[Data supplied]
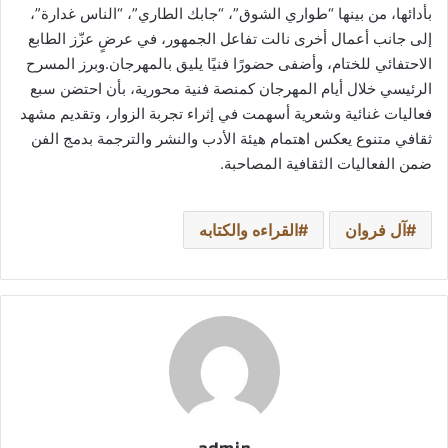
بأدائها، من بينها “طواري الشوق”، “جابك الطاري”، “الناس غدارة”،
إلى جانب أعمال أخرى نالت تفاعل الجمهور، في عرضٍ عزّز الطابع
الاحتفائي للختام، وأضفى حضورًا فنيًا يليق بالمهرجان.وبرز المسرح
الرئيسي خلال أيام المهرجان كمنصة فنية محورية، بأن احتضن سبع
فعاليات غنائية وشعرية أسهمت في إثراء تجربة الزوار، وتقديم مشهد
ثقافي متنوع يعكس اهتمام هيئة الأدب والنشر والترجمة بدمج الفن
ضمن الفعاليات الثقافية المصاحبة.
آل فروان
القراءه والكتابه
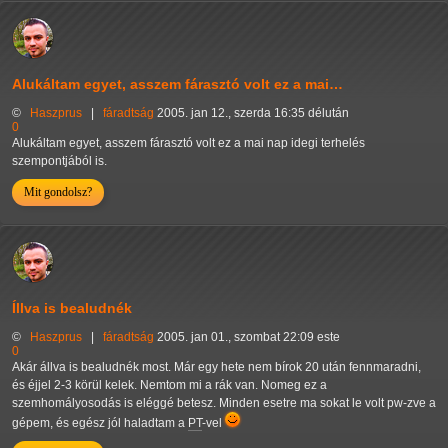
Alukáltam egyet, asszem fárasztó volt ez a mai…
©
Haszprus
|
fáradtság
2005. jan 12., szerda 16:35 délután
0
Alukáltam egyet, asszem fárasztó volt ez a mai nap idegi terhelés
szempontjából is.
Mit gondolsz?
Íllva is bealudnék
©
Haszprus
|
fáradtság
2005. jan 01., szombat 22:09 este
0
Akár állva is bealudnék most. Már egy hete nem bírok 20 után fennmaradni,
és éjjel 2-3 körül kelek. Nemtom mi a rák van. Nomeg ez a
szemhomályosodás is eléggé betesz. Minden esetre ma sokat le volt pw-zve a
gépem, és egész jól haladtam a
PT
-vel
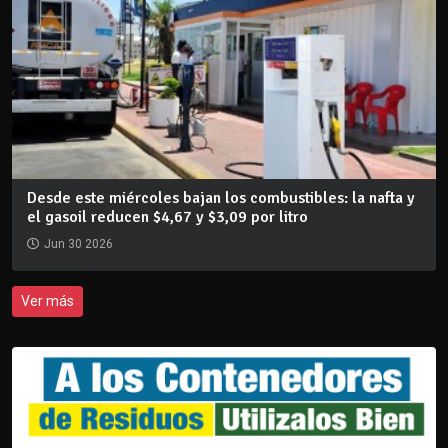
Desde este miércoles bajan los combustibles: la nafta y
el gasoil reducen $4,67 y $3,09 por litro
Jun 30 2026
Ver más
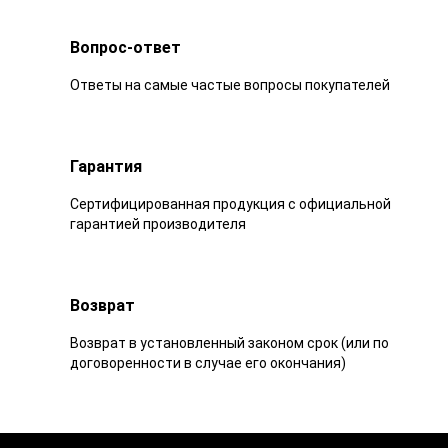
Вопрос-ответ
Ответы на самые частые вопросы покупателей
Гарантия
Сертифицированная продукция с официальной
гарантией производителя
Возврат
Возврат в установленный законом срок (или по
договоренности в случае его окончания)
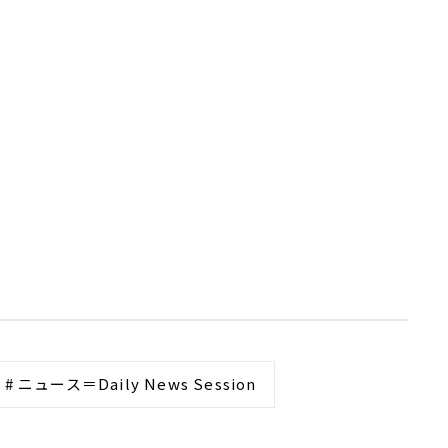
# ニュース＝Daily News Session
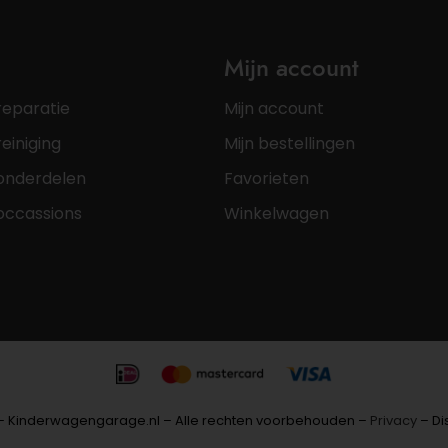
Mijn account
reparatie
Mijn account
einiging
Mijn bestellingen
onderdelen
Favorieten
occassions
Winkelwagen
– Kinderwagengarage.nl – Alle rechten voorbehouden –
Privacy
– Di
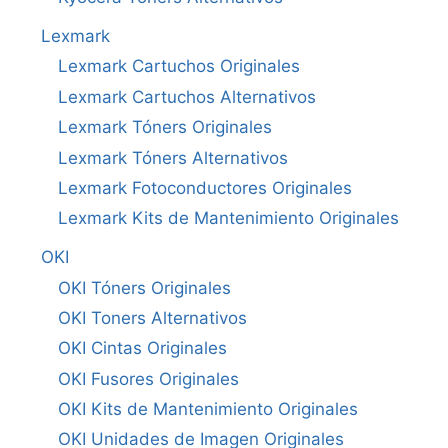
Lexmark
Lexmark Cartuchos Originales
Lexmark Cartuchos Alternativos
Lexmark Tóners Originales
Lexmark Tóners Alternativos
Lexmark Fotoconductores Originales
Lexmark Kits de Mantenimiento Originales
OKI
OKI Tóners Originales
OKI Toners Alternativos
OKI Cintas Originales
OKI Fusores Originales
OKI Kits de Mantenimiento Originales
OKI Unidades de Imagen Originales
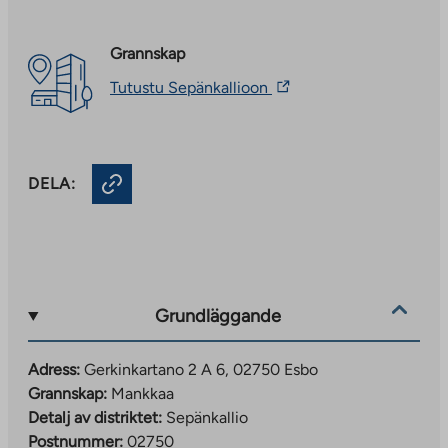
Grannskap
The
Tutustu Sepänkallioon
link
takes
you
to
an
DELA:
external
site.
Link
opens
in
a
new
Grundläggande
tab
Adress:
Gerkinkartano 2 A 6, 02750 Esbo
Grannskap:
Mankkaa
Detalj av distriktet:
Sepänkallio
Postnummer:
02750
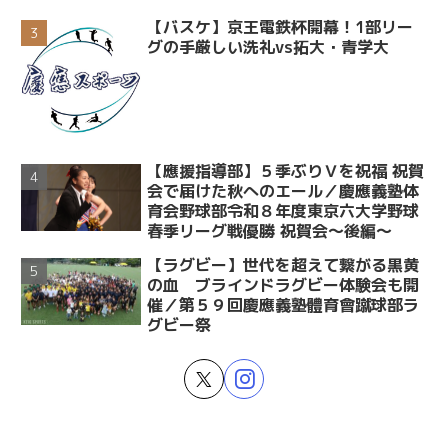
【バスケ】京王電鉄杯開幕！1部リー
グの手厳しい洗礼vs拓大・青学大
【應援指導部】５季ぶりＶを祝福 祝賀
会で届けた秋へのエール／慶應義塾体
育会野球部令和８年度東京六大学野球
春季リーグ戦優勝 祝賀会～後編～
【ラグビー】世代を超えて繋がる黒黄
の血 ブラインドラグビー体験会も開
催／第５９回慶應義塾體育會蹴球部ラ
グビー祭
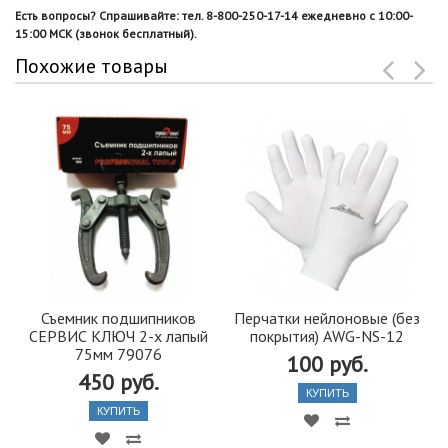
Есть вопросы? Спрашивайте: тел. 8-800-250-17-14 ежедневно с 10:00-
15:00 МСК (звонок бесплатный).
Похожие товары
Съемник подшипников
Перчатки нейлоновые (без
СЕРВИС КЛЮЧ 2-х лапый
покрытия) AWG-NS-12
75мм 79076
100 руб.
450 руб.
КУПИТЬ
КУПИТЬ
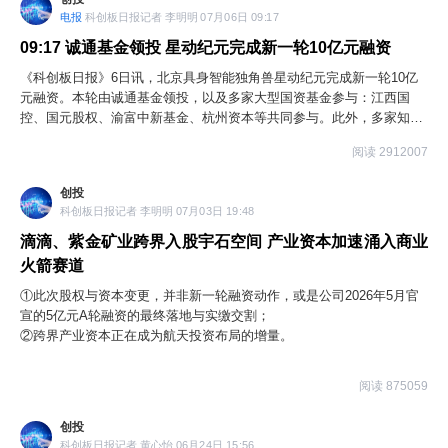
电报
科创板日报记者 李明明 07月06日 09:17
09:17
诚通基金领投 星动纪元完成新一轮10亿元融资
《科创板日报》6日讯，北京具身智能独角兽星动纪元完成新一轮10亿
元融资。本轮由诚通基金领投，以及多家大型国资基金参与：江西国
控、国元股权、渝富中新基金、杭州资本等共同参与。此外，多家知名
财务投资机构：中金雷诺、九坤创投、弘毅投资、君泰资本、盛赫资本
阅读 2912007
跟投；老股东厚雪资本、清控天诚、千山资本持续追加投资。星动纪元
两个月内已累计融资近25亿元。
创投
科创板日报记者 李明明 07月03日 19:48
滴滴、紫金矿业跨界入股宇石空间 产业资本加速涌入商业
火箭赛道
①此次股权与资本变更，并非新一轮融资动作，或是公司2026年5月官
宣的5亿元A轮融资的最终落地与实缴交割；
②跨界产业资本正在成为航天投资布局的增量。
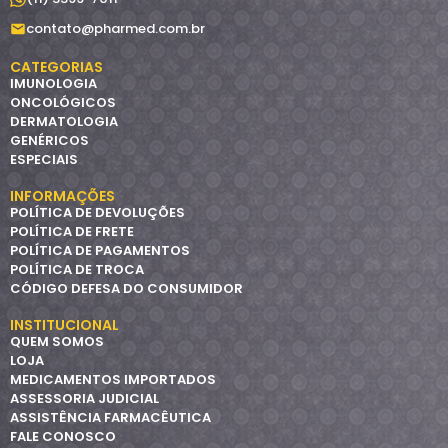
contato@pharmed.com.br
CATEGORIAS
IMUNOLOGIA
ONCOLÓGICOS
DERMATOLOGIA
GENÉRICOS
ESPECIAIS
INFORMAÇÕES
POLÍTICA DE DEVOLUÇÕES
POLÍTICA DE FRETE
POLÍTICA DE PAGAMENTOS
POLÍTICA DE TROCA
CÓDIGO DEFESA DO CONSUMIDOR
INSTITUCIONAL
QUEM SOMOS
LOJA
MEDICAMENTOS IMPORTADOS
ASSESSORIA JUDICIAL
ASSISTÊNCIA FARMACÊUTICA
FALE CONOSCO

[Assigned task]
Would you write out all of the records exactly, omitting the pictures?

[Response box]
بأدائها، من بينها “طواري الشوق”، “جابك الطاري”، “الناس غدارة”،
إلى جانب أعمال أخرى نالت تفاعل الجمهور، في عرضٍ عزّز الطابع
الاحتفائي للختام، وأضفى حضورًا فنيًا يليق بالمهرجان.وبرز المسرح
الرئيسي خلال أيام المهرجان كمنصة فنية محورية، بأن احتضن سبع
فعاليات غنائية وشعرية أسهمت في إثراء تجربة الزوار، وتقديم مشهد
ثقافي متنوع يعكس اهتمام هيئة الأدب والنشر والترجمة بدمج الفن
ضمن الفعاليات الثقافية المصاحبة.
آل فروان
القراءه والكتابه
Alukáltam egyet, asszem fárasztó volt ez a mai…
©
Haszprus
|
fáradtság
2005. jan 12., szerda 16:35 délután
0
Alukáltam egyet, asszem fárasztó volt ez a mai nap idegi terhelés
szempontjából is.
Mit gondolsz?
Íllva is bealudnék
©
Haszprus
|
fáradtság
2005. jan 01., szombat 22:09 este
0
Akár állva is bealudnék most. Már egy hete nem bírok 20 után fennmaradni,
és éjjel 2-3 körül kelek. Nemtom mi a rák van. Nomeg ez a
szemhomályosodás is eléggé betesz. Minden esetre ma sokat le volt pw-zve a
gépem, és egész jól haladtam a
PT
-vel
Desde este miércoles bajan los combustibles: la nafta y
el gasoil reducen $4,67 y $3,09 por litro
Jun 30 2026
Ver más
Вопрос-ответ
Ответы на самые частые вопросы покупателей
Гарантия
Сертифицированная продукция с официальной
гарантией производителя
Возврат
Возврат в установленный законом срок (или по
договоренности в случае его окончания)
# ニュース＝Daily News Session
Mijn account
reparatie
Mijn account
einiging
Mijn bestellingen
onderdelen
Favorieten
occassions
Winkelwagen
– Kinderwagengarage.nl – Alle rechten voorbehouden –
Privacy
– Di
Lexmark
Lexmark Cartuchos Originales
Lexmark Cartuchos Alternativos
Lexmark Tóners Originales
Lexmark Tóners Alternativos
Lexmark Fotoconductores Originales
Lexmark Kits de Mantenimiento Originales
OKI
OKI Tóners Originales
OKI Toners Alternativos
OKI Cintas Originales
OKI Fusores Originales
OKI Kits de Mantenimiento Originales
OKI Unidades de Imagen Originales
Grannskap
The
Tutustu Sepänkallioon
link
takes
you
to
an
DELA:
external
site.
Link
opens
in
a
new
Grundläggande
tab
Adress:
Gerkinkartano 2 A 6, 02750 Esbo
Grannskap:
Mankkaa
Detalj av distriktet:
Sepänkallio
Postnummer:
02750
【バスケ】京王電鉄杯開幕！1部リー
グの手厳しい洗礼vs拓大・青学大
【應援指導部】５季ぶりＶを祝福 祝賀
会で届けた秋へのエール／慶應義塾体
育会野球部令和８年度東京六大学野球
春季リーグ戦優勝 祝賀会～後編～
【ラグビー】世代を超えて繋がる黒黄
の血 ブラインドラグビー体験会も開
催／第５９回慶應義塾體育會蹴球部ラ
グビー祭
Есть вопросы? Спрашивайте: тел. 8-800-250-17-14 ежедневно с 10:00-
15:00 МСК (звонок бесплатный).
Похожие товары
Съемник подшипников
Перчатки нейлоновые (без
СЕРВИС КЛЮЧ 2-х лапый
покрытия) AWG-NS-12
75мм 79076
100 руб.
450 руб.
КУПИТЬ
КУПИТЬ
电报
科创板日报记者 李明明 07月06日 09:17
09:17
诚通基金领投 星动纪元完成新一轮10亿元融资
《科创板日报》6日讯，北京具身智能独角兽星动纪元完成新一轮10亿
元融资。本轮由诚通基金领投，以及多家大型国资基金参与：江西国
控、国元股权、渝富中新基金、杭州资本等共同参与。此外，多家知名
财务投资机构：中金雷诺、九坤创投、弘毅投资、君泰资本、盛赫资本
阅读 2912007
跟投；老股东厚雪资本、清控天诚、千山资本持续追加投资。星动纪元
两个月内已累计融资近25亿元。
创投
科创板日报记者 李明明 07月03日 19:48
滴滴、紫金矿业跨界入股宇石空间 产业资本加速涌入商业
火箭赛道
①此次股权与资本变更，并非新一轮融资动作，或是公司2026年5月官
宣的5亿元A轮融资的最终落地与实缴交割；
②跨界产业资本正在成为航天投资布局的增量。
contato@pharmed.com.br
CATEGORIAS
IMUNOLOGIA
ONCOLÓGICOS
DERMATOLOGIA
GENÉRICOS
ESPECIAIS
INFORMAÇÕES
POLÍTICA DE DEVOLUÇÕES
POLÍTICA DE FRETE
POLÍTICA DE PAGAMENTOS
POLÍTICA DE TROCA
CÓDIGO DEFESA DO CONSUMIDOR
INSTITUCIONAL
QUEM SOMOS
LOJA
MEDICAMENTOS IMPORTADOS
ASSESSORIA JUDICIAL
ASSISTÊNCIA FARMACÊUTICA
FALE CONOSCO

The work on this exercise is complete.